July 12, 1996|DAVID PAGEL | SPECIAL TO THE TIMES

Len Paschoal's meticulously rendered drawings and paintings depict piers, beaches and breakwaters familiar to anyone who has strolled along the seashore. The Milan-born, L.A.-based artist's first solo show at Koplin Gallery is promising not because each of his works on paper and canvas captures a fraction of the beach's daunting beauty, but because in them Paschoal skillfully plays blinding light against impenetrable shadow to form tight compositions.

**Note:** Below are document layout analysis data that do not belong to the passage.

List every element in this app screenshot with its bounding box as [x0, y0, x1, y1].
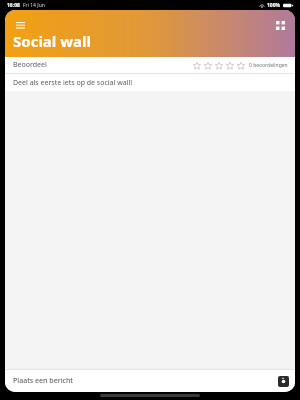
staticText: 100%	[267, 2, 281, 9]
staticText: Deel als eerste iets op de social wall!	[13, 78, 133, 88]
button[interactable]: Rate star	[202, 60, 213, 71]
staticText: Plaats een bericht	[13, 376, 74, 386]
staticText: Beoordeel	[13, 60, 47, 70]
button[interactable]: Rate star	[235, 60, 246, 71]
staticText: 16:08	[7, 2, 20, 9]
staticText: 0 beoordelingen	[249, 62, 288, 69]
staticText: Fri 14 Jun	[23, 2, 45, 9]
staticText: Social wall	[13, 31, 91, 51]
button[interactable]: Add photo	[278, 376, 289, 387]
button[interactable]: Rate star	[191, 60, 202, 71]
button[interactable]: Rate star	[213, 60, 224, 71]
button[interactable]: Scan code	[272, 17, 288, 33]
button[interactable]: Rate star	[224, 60, 235, 71]
button[interactable]: Menu	[12, 17, 28, 33]
button[interactable]: Plaats een bericht	[5, 370, 295, 392]
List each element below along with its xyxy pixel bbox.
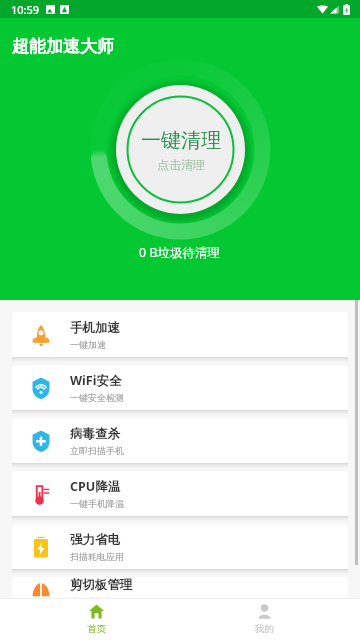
button[interactable]: 首页 bbox=[12, 598, 180, 640]
staticText: CPU降温 bbox=[70, 478, 121, 495]
button[interactable]: WiFi安全 bbox=[12, 365, 348, 410]
staticText: 一键清理 bbox=[141, 128, 221, 153]
staticText: 一键加速 bbox=[70, 339, 106, 350]
staticText: WiFi安全 bbox=[70, 372, 122, 389]
button[interactable]: 强力省电 bbox=[12, 524, 348, 569]
button[interactable]: 剪切板管理 bbox=[12, 577, 348, 598]
staticText: 手机加速 bbox=[70, 320, 120, 336]
staticText: 强力省电 bbox=[70, 532, 120, 548]
staticText: 10:59 bbox=[11, 2, 40, 17]
button[interactable]: 一键清理 bbox=[116, 85, 245, 214]
staticText: 一键手机降温 bbox=[70, 498, 124, 509]
staticText: 立即扫描手机 bbox=[70, 445, 124, 456]
staticText: 清理剪切板 bbox=[70, 596, 115, 598]
button[interactable]: 手机加速 bbox=[12, 312, 348, 357]
staticText: 首页 bbox=[87, 623, 106, 635]
staticText: 剪切板管理 bbox=[70, 577, 133, 593]
staticText: 一键安全检测 bbox=[70, 392, 124, 403]
button[interactable]: CPU降温 bbox=[12, 471, 348, 516]
staticText: 点击清理 bbox=[157, 157, 205, 172]
staticText: 病毒查杀 bbox=[70, 426, 120, 442]
staticText: 超能加速大师 bbox=[12, 36, 114, 57]
staticText: 扫描耗电应用 bbox=[70, 551, 124, 562]
button[interactable]: 我的 bbox=[180, 598, 348, 640]
staticText: 0 B垃圾待清理 bbox=[139, 244, 221, 261]
staticText: 我的 bbox=[255, 623, 274, 635]
button[interactable]: 病毒查杀 bbox=[12, 418, 348, 463]
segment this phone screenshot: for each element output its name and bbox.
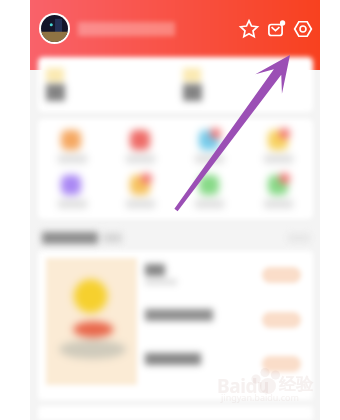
button[interactable]: Favorites bbox=[238, 18, 260, 40]
staticText: jingyan.baidu.com bbox=[221, 391, 299, 403]
button[interactable]: Messages bbox=[265, 18, 287, 40]
button[interactable] bbox=[175, 57, 313, 112]
button[interactable] bbox=[175, 173, 244, 219]
button[interactable]: Settings bbox=[292, 18, 314, 40]
button[interactable] bbox=[106, 173, 175, 219]
button[interactable]: Action bbox=[262, 312, 301, 328]
button[interactable]: Action bbox=[145, 304, 303, 348]
button[interactable]: Action bbox=[145, 259, 303, 303]
button[interactable]: Profile avatar bbox=[41, 15, 68, 42]
staticText: 经验 bbox=[279, 374, 313, 395]
button[interactable] bbox=[106, 128, 175, 173]
button[interactable]: Action bbox=[145, 348, 303, 392]
button[interactable] bbox=[38, 173, 106, 219]
button[interactable]: Action bbox=[262, 356, 301, 372]
button[interactable] bbox=[175, 128, 244, 173]
button[interactable] bbox=[38, 57, 175, 112]
button[interactable] bbox=[38, 128, 106, 173]
button[interactable] bbox=[244, 128, 313, 173]
button[interactable]: Course cover bbox=[46, 258, 137, 385]
button[interactable] bbox=[244, 173, 313, 219]
button[interactable]: Action bbox=[262, 267, 301, 283]
staticText: Baidu bbox=[217, 373, 270, 399]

More than half of his rigidly structured pictures portray the shady undersides of wooden piers. Vertical pilings and angled supports repeat with uninterrupted regularity until they disappear in darkness or dissolve in the setting sun's glare.

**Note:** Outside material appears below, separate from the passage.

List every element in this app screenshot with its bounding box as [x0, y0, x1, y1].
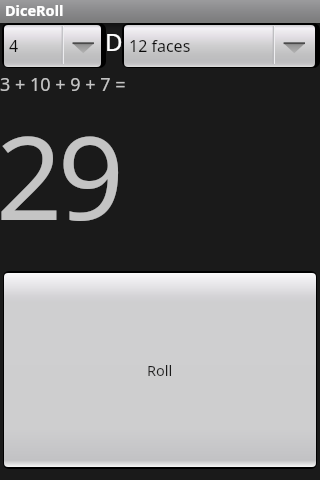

Paschoal often positions himself (and the viewer) just underneath or just alongside the edge of a pier, where a mixture of sunlight and shade allows you to see the world in its detailed fullness. Even these precisely observed and painstakingly articulated images juxtapose extremes, pitting an excess of light against its unfathomable absence. In either case, your capacity to see is defeated as Paschoal's art takes on an unsettling edginess.

The best painting is the simplest. Consisting only of a pier's railing, an expanse of ocean and a slice of sky, "Motion I" brings the brightest and darkest parts of the picture right next to each other. This jarring juxtaposition amplifies the dissonance that gives Paschoal's otherwise conventional seascapes their verve.